WORK REQUEST
This exercise asks for every line of the material that contains the word "Tijeras".
********************
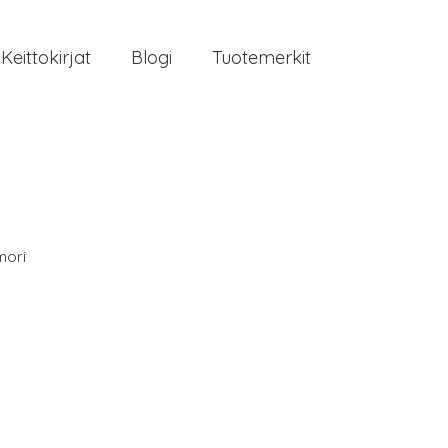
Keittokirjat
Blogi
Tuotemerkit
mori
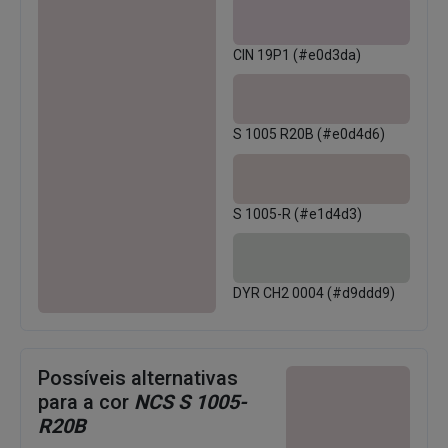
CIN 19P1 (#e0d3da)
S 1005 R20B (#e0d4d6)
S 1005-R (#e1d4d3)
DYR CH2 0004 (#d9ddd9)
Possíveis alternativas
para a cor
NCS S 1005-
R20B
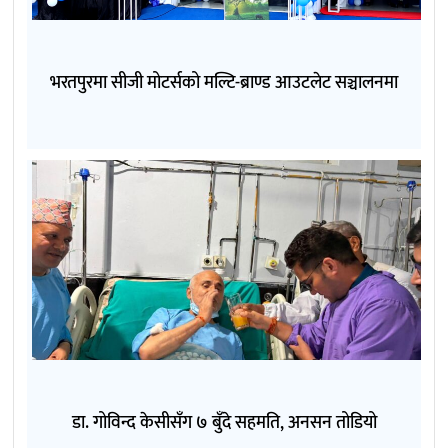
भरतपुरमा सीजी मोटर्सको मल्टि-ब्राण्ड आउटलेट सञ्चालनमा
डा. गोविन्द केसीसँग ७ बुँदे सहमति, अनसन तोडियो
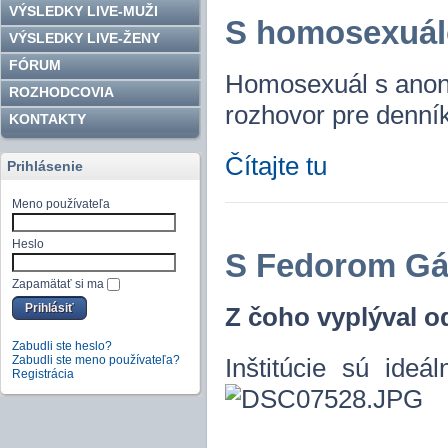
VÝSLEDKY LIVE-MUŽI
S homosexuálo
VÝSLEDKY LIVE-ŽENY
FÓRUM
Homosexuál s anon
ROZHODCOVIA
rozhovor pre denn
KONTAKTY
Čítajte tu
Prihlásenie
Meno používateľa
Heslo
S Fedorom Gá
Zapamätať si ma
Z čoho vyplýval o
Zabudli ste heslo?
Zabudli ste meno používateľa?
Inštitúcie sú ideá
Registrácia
********************
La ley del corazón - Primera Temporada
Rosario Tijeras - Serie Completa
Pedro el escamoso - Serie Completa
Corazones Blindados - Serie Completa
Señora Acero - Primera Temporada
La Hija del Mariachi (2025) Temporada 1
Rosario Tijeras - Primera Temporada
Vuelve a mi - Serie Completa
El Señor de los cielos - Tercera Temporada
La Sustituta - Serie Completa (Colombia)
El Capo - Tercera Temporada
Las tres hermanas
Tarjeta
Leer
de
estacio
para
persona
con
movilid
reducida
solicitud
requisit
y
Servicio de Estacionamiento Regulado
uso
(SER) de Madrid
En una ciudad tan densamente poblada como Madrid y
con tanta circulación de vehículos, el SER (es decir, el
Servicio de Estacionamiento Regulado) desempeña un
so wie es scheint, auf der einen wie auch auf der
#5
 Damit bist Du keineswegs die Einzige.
********************
TASK SOLUTION
Rosario Tijeras - Serie Completa
Rosario Tijeras - Primera Temporada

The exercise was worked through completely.